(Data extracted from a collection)
# # # #

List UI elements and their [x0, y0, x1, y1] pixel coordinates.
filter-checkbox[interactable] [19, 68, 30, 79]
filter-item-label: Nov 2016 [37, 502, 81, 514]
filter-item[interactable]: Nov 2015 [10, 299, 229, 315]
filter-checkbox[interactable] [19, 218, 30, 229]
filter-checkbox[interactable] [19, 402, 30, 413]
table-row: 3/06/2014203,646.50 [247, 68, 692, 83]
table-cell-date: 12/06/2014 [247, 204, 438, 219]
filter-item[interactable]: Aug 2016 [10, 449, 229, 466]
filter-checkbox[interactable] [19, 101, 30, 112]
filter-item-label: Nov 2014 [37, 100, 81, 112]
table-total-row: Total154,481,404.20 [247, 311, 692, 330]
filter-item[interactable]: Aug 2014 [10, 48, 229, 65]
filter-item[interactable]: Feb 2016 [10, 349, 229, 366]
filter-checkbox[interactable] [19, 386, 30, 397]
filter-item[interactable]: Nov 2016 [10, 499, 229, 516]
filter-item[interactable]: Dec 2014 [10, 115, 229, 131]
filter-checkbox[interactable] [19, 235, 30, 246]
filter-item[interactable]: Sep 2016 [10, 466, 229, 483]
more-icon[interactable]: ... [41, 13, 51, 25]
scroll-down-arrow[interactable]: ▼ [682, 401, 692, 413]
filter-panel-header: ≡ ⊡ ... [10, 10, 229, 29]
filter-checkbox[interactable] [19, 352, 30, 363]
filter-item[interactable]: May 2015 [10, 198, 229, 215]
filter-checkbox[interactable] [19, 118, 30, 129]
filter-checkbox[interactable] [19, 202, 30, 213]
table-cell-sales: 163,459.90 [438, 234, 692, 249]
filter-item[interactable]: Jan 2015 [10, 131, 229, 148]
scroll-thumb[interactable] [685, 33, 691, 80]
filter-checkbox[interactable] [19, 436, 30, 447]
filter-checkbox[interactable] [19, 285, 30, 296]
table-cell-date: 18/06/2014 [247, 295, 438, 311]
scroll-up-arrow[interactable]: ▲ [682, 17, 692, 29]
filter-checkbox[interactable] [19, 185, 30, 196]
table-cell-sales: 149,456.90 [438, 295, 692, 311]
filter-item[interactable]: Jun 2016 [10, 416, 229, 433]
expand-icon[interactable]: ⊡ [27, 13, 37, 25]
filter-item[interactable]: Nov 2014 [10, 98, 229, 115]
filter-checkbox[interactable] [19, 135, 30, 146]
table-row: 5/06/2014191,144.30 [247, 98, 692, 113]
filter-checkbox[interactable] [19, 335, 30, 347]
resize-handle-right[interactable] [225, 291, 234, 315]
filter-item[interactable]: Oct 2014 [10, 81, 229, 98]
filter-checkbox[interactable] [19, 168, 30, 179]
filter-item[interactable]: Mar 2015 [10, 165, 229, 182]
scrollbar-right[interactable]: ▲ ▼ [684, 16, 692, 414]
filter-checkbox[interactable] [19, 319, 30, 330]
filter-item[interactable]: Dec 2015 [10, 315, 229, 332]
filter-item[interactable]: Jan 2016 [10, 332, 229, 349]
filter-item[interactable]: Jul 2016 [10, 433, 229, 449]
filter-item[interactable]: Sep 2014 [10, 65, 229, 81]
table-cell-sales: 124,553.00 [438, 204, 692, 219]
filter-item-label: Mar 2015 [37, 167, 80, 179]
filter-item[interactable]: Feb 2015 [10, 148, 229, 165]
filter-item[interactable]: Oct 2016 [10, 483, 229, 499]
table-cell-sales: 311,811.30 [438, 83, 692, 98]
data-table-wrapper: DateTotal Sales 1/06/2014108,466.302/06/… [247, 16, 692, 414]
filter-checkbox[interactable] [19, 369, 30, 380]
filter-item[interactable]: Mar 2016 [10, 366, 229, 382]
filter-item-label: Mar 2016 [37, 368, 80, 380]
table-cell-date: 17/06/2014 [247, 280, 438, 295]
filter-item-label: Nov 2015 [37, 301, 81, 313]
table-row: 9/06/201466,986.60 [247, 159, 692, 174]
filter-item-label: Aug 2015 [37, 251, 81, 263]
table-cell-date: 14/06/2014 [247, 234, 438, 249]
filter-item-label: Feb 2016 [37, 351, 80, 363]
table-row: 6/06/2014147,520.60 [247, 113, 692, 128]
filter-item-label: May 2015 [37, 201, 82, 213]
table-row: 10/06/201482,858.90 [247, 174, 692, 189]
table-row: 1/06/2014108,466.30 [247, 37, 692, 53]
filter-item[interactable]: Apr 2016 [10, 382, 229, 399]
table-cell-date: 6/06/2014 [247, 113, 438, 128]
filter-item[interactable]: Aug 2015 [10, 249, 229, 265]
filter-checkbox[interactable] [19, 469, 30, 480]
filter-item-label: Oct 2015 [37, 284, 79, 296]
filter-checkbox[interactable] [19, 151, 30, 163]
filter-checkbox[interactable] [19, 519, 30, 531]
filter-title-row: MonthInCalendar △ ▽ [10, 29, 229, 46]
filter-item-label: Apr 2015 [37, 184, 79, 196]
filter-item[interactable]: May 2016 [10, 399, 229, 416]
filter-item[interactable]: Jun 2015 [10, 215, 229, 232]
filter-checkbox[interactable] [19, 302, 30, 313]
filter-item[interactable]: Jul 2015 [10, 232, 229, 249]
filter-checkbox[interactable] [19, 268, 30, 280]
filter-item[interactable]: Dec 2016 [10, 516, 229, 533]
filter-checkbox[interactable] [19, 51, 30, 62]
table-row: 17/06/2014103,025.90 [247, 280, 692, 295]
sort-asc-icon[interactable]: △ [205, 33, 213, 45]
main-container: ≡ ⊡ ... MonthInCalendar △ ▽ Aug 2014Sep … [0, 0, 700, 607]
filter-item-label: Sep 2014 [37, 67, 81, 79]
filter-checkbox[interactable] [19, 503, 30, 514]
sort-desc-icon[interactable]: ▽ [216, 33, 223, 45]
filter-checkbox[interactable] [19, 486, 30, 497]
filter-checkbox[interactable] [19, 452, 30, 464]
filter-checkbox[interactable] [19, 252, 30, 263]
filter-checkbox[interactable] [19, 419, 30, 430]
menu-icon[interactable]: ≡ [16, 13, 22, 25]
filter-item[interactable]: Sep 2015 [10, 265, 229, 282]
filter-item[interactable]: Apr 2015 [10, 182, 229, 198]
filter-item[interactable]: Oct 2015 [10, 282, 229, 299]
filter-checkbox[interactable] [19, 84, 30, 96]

# # # #

Aim of the task: Counting only lines above that contain the string "arrow", report how many there are and write nothing further.

Written answer: 2